My next topic on social media will be about Instagram in particular and how much of a break I need from it as it does nothing but make me feel absolutely terrible about myself. One glance on the Explore page and I feel immediately guilty for every last slice of pizza that has ever crossed my mouth. But another topic I want to get into on Instagram is, how much of what we see is actually real??
But with Instagram and Facebook, we used to post after an event. Not that often but often enough, God forbid you double-posted. Now they have introduced Facebook and Instagram Live, meaning whatever you are doing at any given time, you can share with your followers in real-time.
Even Insta-stories, Snapchat stories and Facebook stories are a little out of hand. Every minor detail of our day, we are sharing with the world.
Go out for breakfast? Share a picture, with the location. Bored at work? Post a selfie with your office in the background. On the commute home? Post a picture of your feet, telling us about how annoyed you are that your train is delayed. At the gym? Tell your followers how heavy you can lift. Doing uni-work and procrastinating? Let everyone know about that single figure word count in the corner of your screen.
But the burning question is: Do we really need to know??
Why is it that we feel the need to share everything significant that happens to us during our daily day. Someone bring treats into the office? Oh, let me put that on my Instagram story before anyone touches any. Does anyone really care that there are doughnuts in your office?? Do they?!
I may be ranting about this, but I’m probably one of the biggest culprits of them all. I’ve found myself thinking a lot more recently, ‘Will anyone actually care?’ each time I go to take a photo of my poached eggs on avocado toast, and then post it anyway.

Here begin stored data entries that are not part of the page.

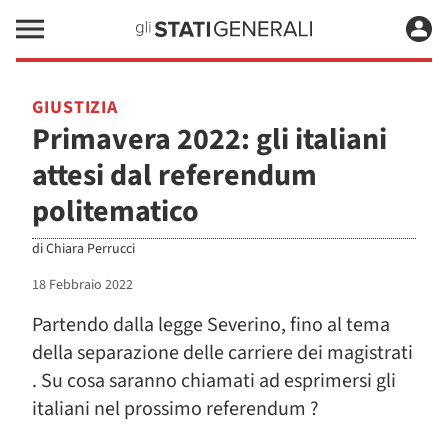
GIUSTIZIA
Primavera 2022: gli italiani
attesi dal referendum
politematico
di
Chiara Perrucci
18 Febbraio 2022
Partendo dalla legge Severino, fino al tema
della separazione delle carriere dei magistrati
. Su cosa saranno chiamati ad esprimersi gli
italiani nel prossimo referendum ?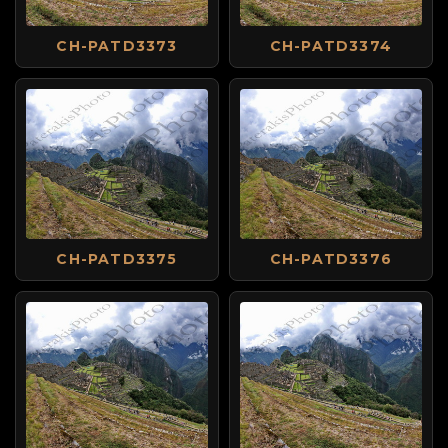
CH-PATD3373
CH-PATD3374
CH-PATD3375
CH-PATD3376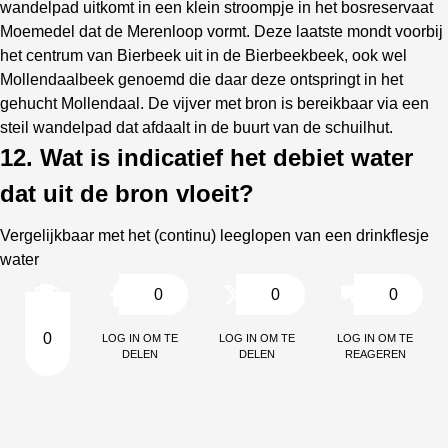
wandelpad uitkomt in een klein stroompje in het bosreservaat
Moemedel dat de Merenloop vormt. Deze laatste mondt voorbij
het centrum van Bierbeek uit in de Bierbeekbeek, ook wel
Mollendaalbeek genoemd die daar deze ontspringt in het
gehucht Mollendaal. De vijver met bron is bereikbaar via een
steil wandelpad dat afdaalt in de buurt van de schuilhut.
12. Wat is indicatief het debiet water
dat uit de bron vloeit?
Vergelijkbaar met het (continu) leeglopen van een drinkflesje
water
0
0
0
Log in om te
Log in om te
Log in om te
0
delen
delen
reageren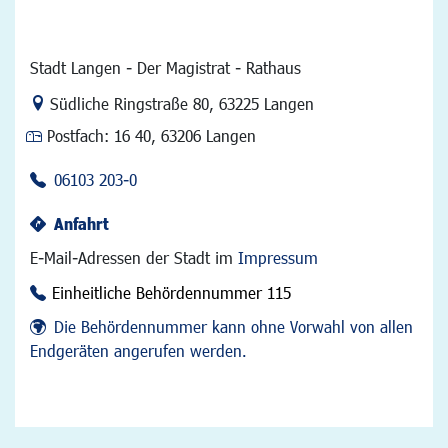
Stadt Langen - Der Magistrat - Rathaus
Link zur Google-Maps Navigation
Südliche Ringstraße 80
,
63225 Langen
Postfach:
16 40, 63206 Langen
06103 203-0
Anfahrt
E-Mail-Adressen der Stadt im
Impressum
Einheitliche Behördennummer 115
Die Behördennummer kann ohne Vorwahl von allen
Endgeräten angerufen werden.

But why do we do this? Why do we feel the need to showcase our day? Is it to make ourselves feel better? Make ourselves look like we’re not boring? Make other people jealous? Why can’t I go about my day without thinking ‘I need to show my followers I’m out and about and doing something of significance, maybe they’ll think I’m interesting’ – because the truth is, no one actually cares what you’re up to, unless you’re Kim Kardashian.
Ok, I’ll stop
Will I stop? Most likely not. I like Instagram stories too much. Plus some of the things I get up to in London can be quite interesting. However, am I going to post pictures of my Starbucks? Not anymore. Pictures of gym equipment to show I’m there? Nope, because I’m there to train for myself, not to show the world that I’m not being lazy for five minutes.
I’m going on a little bit of a social media detox from next week onwards. You’ll see a lot less of me as I’ve been posting way too much recently, and I don’t know if any of you are sick of my Instagram stories yet, but even I start to think ‘Here she goes again’. So I’m taking a bit of a break.

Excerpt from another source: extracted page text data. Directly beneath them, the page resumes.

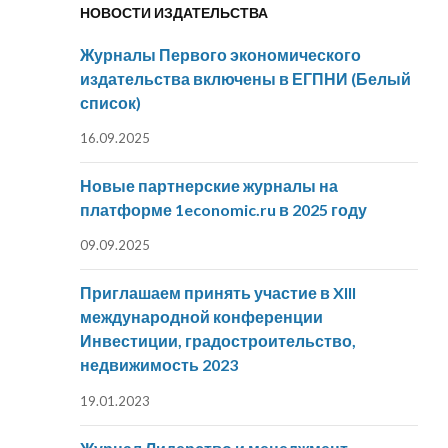
НОВОСТИ ИЗДАТЕЛЬСТВА
Журналы Первого экономического
издательства включены в ЕГПНИ (Белый
список)
16.09.2025
Новые партнерские журналы на
платформе 1economic.ru в 2025 году
09.09.2025
Приглашаем принять участие в XIII
международной конференции
Инвестиции, градостроительство,
недвижимость 2023
19.01.2023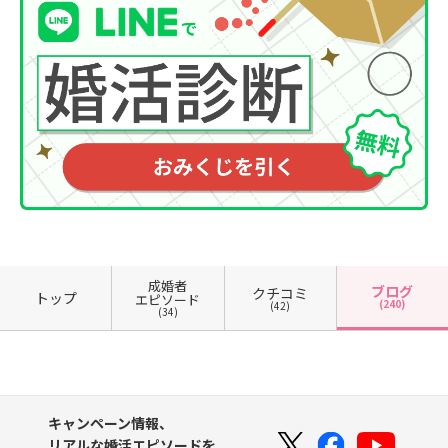
成婚者
ブログ
クチコミ
トップ
エピソード
(240)
(42)
(34)
キャンペーン情報、
リアルな婚活エピソードを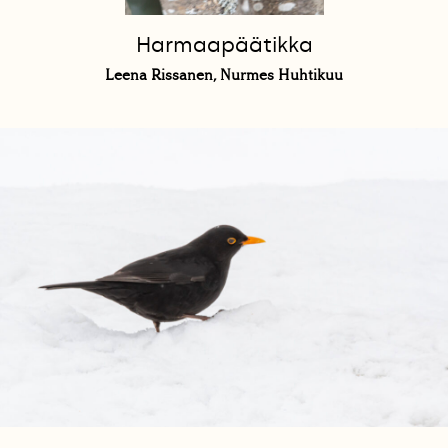
Harmaapäätikka
Leena Rissanen, Nurmes Huhtikuu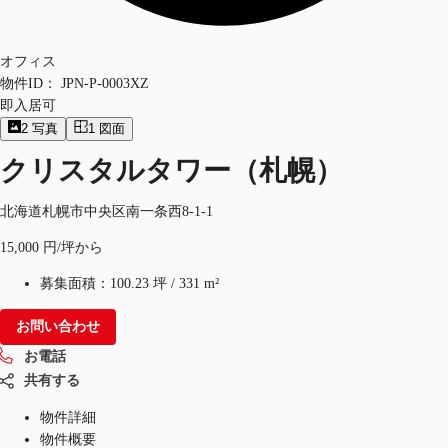
オフィス
物件ID：
JPN-P-0003XZ
即入居可
2
写真
1
図面
クリスタルタワー（札幌）
北海道札幌市中央区南一条西8-1-1
15,000 円/坪から
募集面積：
100.23 坪
/
331 m²
お問い合わせ
お電話
共有する
物件詳細
物件概要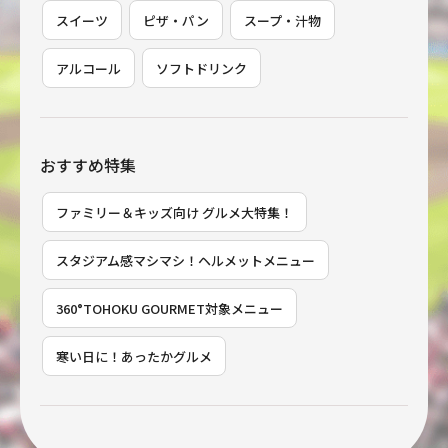
スイーツ
ピザ・パン
スープ・汁物
アルコール
ソフトドリンク
おすすめ特集
ファミリー＆キッズ向け グルメ大特集！
スタジアム感マシマシ！ヘルメットメニュー
360°TOHOKU GOURMET対象メニュー
寒い日に！あったかグルメ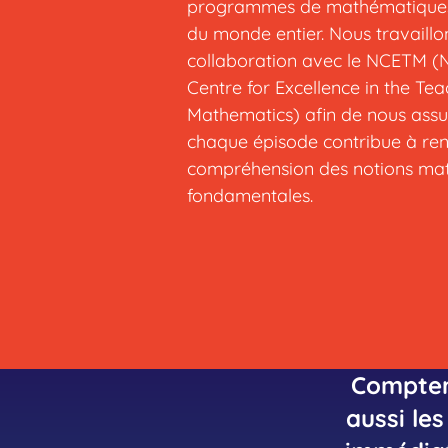
programmes de mathématiques
du monde entier. Nous travaillo
collaboration avec le NCETM (
Centre for Excellence in the Tea
Mathematics) afin de nous assu
chaque épisode contribue à ren
compréhension des notions ma
fondamentales.
Compter,
aussi le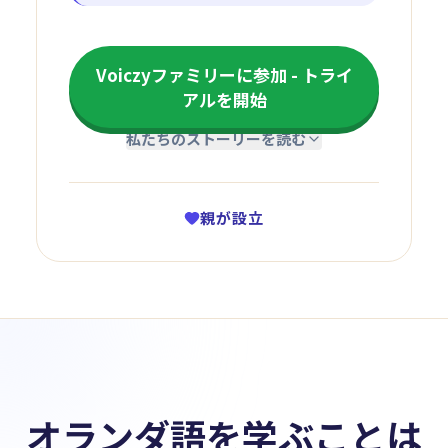
Voiczyファミリーに参加 - トライ
アルを開始
私たちのストーリーを読む
親が設立
オランダ語を学ぶことは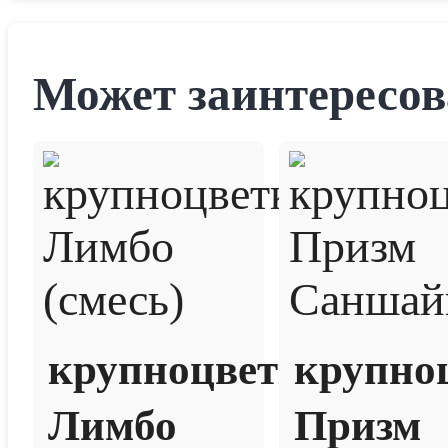
Может заинтересов
крупноцветковая
крупно
Лимбо
Призм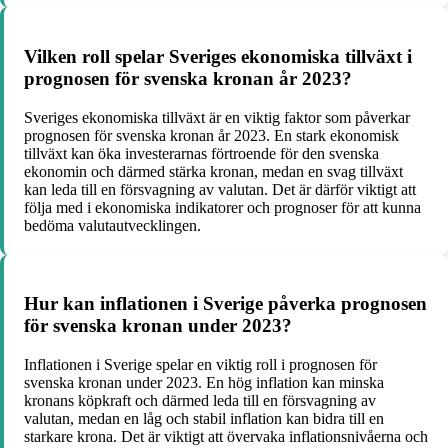
Vilken roll spelar Sveriges ekonomiska tillväxt i
prognosen för svenska kronan år 2023?
Sveriges ekonomiska tillväxt är en viktig faktor som påverkar
prognosen för svenska kronan år 2023. En stark ekonomisk
tillväxt kan öka investerarnas förtroende för den svenska
ekonomin och därmed stärka kronan, medan en svag tillväxt
kan leda till en försvagning av valutan. Det är därför viktigt att
följa med i ekonomiska indikatorer och prognoser för att kunna
bedöma valutautvecklingen.
Hur kan inflationen i Sverige påverka prognosen
för svenska kronan under 2023?
Inflationen i Sverige spelar en viktig roll i prognosen för
svenska kronan under 2023. En hög inflation kan minska
kronans köpkraft och därmed leda till en försvagning av
valutan, medan en låg och stabil inflation kan bidra till en
starkare krona. Det är viktigt att övervaka inflationsnivåerna och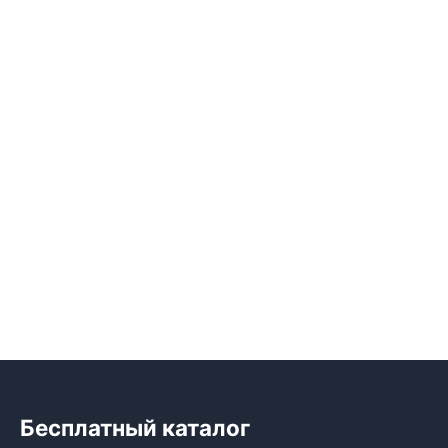
Бесплатный каталог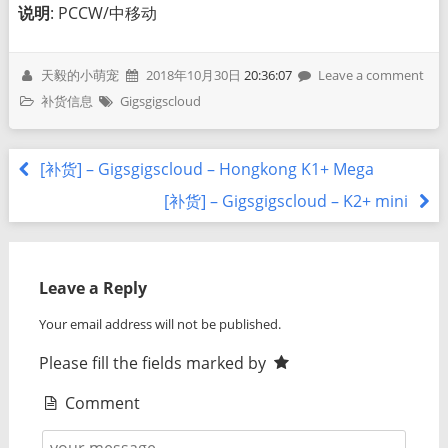
说明
: PCCW/中移动
天毅的小萌宠
2018年10月30日
20:36:07
Leave a comment
补货信息
Gigsgigscloud
[补货] – Gigsgigscloud – Hongkong K1+ Mega
[补货] – Gigsgigscloud – K2+ mini
Leave a Reply
Your email address will not be published.
Please fill the fields marked by
Comment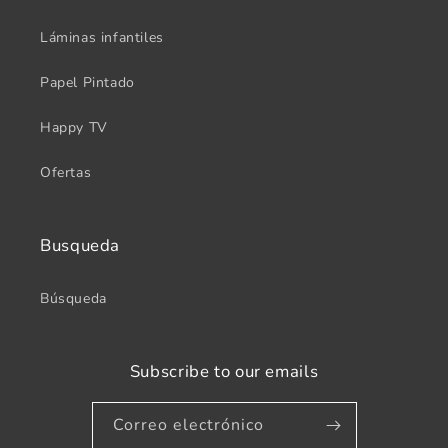
Láminas infantiles
Papel Pintado
Happy TV
Ofertas
Busqueda
Búsqueda
Subscribe to our emails
Correo electrónico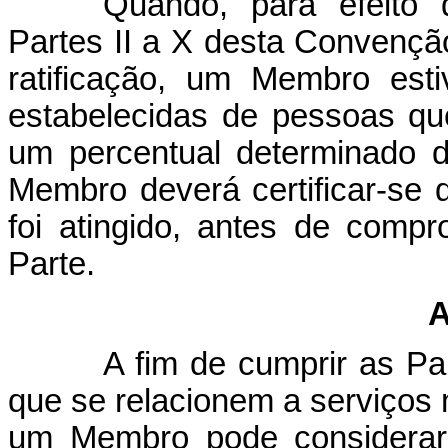
Quando, para efeito
Partes II a X desta Convençã
ratificação, um Membro esti
estabelecidas de pessoas qu
um percentual determinado d
Membro deverá certificar-se 
foi atingido, antes de comp
Parte.
A
A fim de cumprir as Part
que se relacionem a serviços
um Membro pode considerar 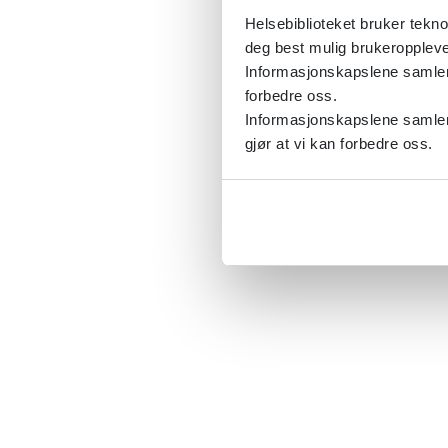
Helsebiblioteket bruker tekno
deg best mulig brukeroppleve
Informasjonskapslene samler s
forbedre oss.
Informasjonskapslene samler 
gjør at vi kan forbedre oss.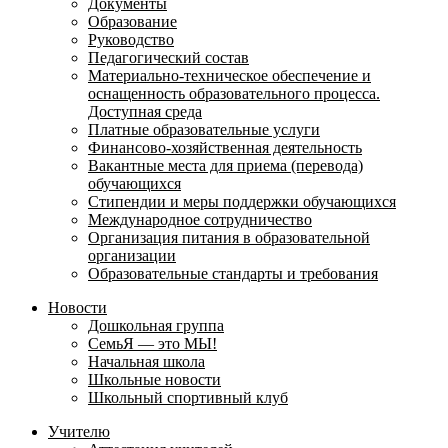
Документы
Образование
Руководство
Педагогический состав
Материально-техническое обеспечение и
оснащенность образовательного процесса.
Доступная среда
Платные образовательные услуги
Финансово-хозяйственная деятельность
Вакантные места для приема (перевода)
обучающихся
Стипендии и меры поддержки обучающихся
Международное сотрудничество
Организация питания в образовательной
организации
Образовательные стандарты и требования
Новости
Дошкольная группа
СемьЯ — это МЫ!
Начальная школа
Школьные новости
Школьный спортивный клуб
Учителю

I know I’ll constantly be thinking ‘Everyone thinks I’m being a hermit, they’re going to forget I exist, they’re going to think I’m having a crappy time in London, they’re going to think I’m doing nothing with my life etc.’ I know it sounds a little bit extreme, but honestly, these are thoughts that will be going through my head.

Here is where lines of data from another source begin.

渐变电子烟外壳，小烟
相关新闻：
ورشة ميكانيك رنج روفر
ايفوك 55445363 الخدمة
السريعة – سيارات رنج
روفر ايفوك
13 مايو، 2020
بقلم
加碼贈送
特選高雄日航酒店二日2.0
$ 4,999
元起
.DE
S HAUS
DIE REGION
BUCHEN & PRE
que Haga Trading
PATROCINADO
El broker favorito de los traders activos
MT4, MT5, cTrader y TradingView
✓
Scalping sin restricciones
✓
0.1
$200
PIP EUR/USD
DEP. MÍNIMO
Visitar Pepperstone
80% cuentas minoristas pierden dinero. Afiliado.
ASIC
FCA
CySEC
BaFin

This is exactly the reason I need to take a break. I don’t need to live my life through social media or for anyone else’s viewing pleasure.
I need to live life away from my phone screen and remember that I have one outside of social media.
Well I’m going to try anyway. Although, I do love a good eggs on avocado brunch picture.
I’ve worked out why I enjoy your writing so much. You write like an innocent full of wide-eyed wonder at the world. Yet in truth you’re an experienced hand (eight years on Twitter, 59,000 tweets) – and wise beyond your years. (Most student bloggers write in ignorance, but dress it up as experience).
Thank you, Richard. Most things amaze me and once I start writing I think of more and more topics I want to cover around that area. I have to be very conscious that I’m not going off on too much of a tangent or typing up an essay. No one would stick around for that.